In November 1978 almost 2 million working days were lost through strikes. In November 1987 the figure was 103,000—the lowest November figure for 29 years.

Is not the fact that the November 1987 figure was one of the lowest for many years a tribute to the wisdom of the Government's industrial relations policies, which are recognised by some unions, though not by the Transport and General Workers Union, whose job-destroying attitudes apparently continue unabated?

There is certainly no question but that the TGWU has found a new way of destroying jobs, which will be widely condemned throughout the country. I have no doubt that the Government's reform of industrial relations law has led to some of the improvements that we have seen in those figures.

How many days were lost in strike action in Dundee in the early part of this decade when, as a direct result of Government action, 3,000 Dundee jute workers were redundant—

I am asking the Secretary of State how many strikes took place in 1979 and 1980 when 3,000 jute workers in Dundee were made redundant as a direct result of Government action. Does the Secretary of State believe that there will be more strikes, or fewer strikes, if employers blackmail Britain into selecting particular unions and force employees to join those unions?

That is a particularly pathetic defence of the TGWU's position. The figure that I can give is that the TGWU has probably lost Dundee more than 1,000 jobs.

Does my right hon. Friend agree that the lesson of November is that the Government's legislation has worked and has shown clearly how effective it is? Surely another lesson that has come out of Dundee is that more legislation will probably be required to deal with such situations. Ford was prepared to come to Dundee, but required one-union agreement, and perhaps we should bring in legislation to make that possible in future.

I hope, first and foremost, that the unions concerned come to their senses and take the sensible action that is necessary before we need to consider further legislation.

If the Government are so concerned about the number of working days lost through strikes, why are they so indifferent to the far greater number of working days lost through industrial injury? Is the Minister not ashamed of the fact that the fatal and serious accident rate has increased since 1979 by 36 per cent. in manufacturing? Are not the Government directly responsible because they have cut the factory inspectorate by 20 per cent. and the annual number of prosecutions by 17 per cent.? —[Interruption.]
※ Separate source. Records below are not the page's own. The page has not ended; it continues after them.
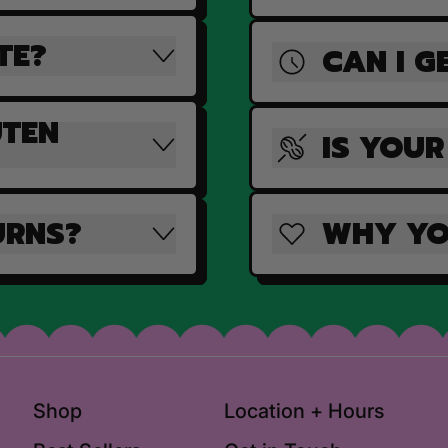
TE?
CAN I G
UTEN
IS YOUR
URNS?
WHY YO
Shop
Location + Hours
Order. Hon. Members should not point across the Chamber. I am listening to the hon. Member for Oldham, West (Mr. Meacher).

The hon. Gentleman's supplementary question has nothing whatever to do with the original question, but clearly we are concerned about industrial injuries and all our policies will be pursued to seek to reduce them. The hon. Gentleman should recognise that the number of working days lost in each of the past two years is the lowest for 10 years and the number of stoppages in each of the past three years is the lowest since 1940. That is the Government's achievement and it contrasts strongly with the industrial anarchy that the hon. Gentleman left behind him.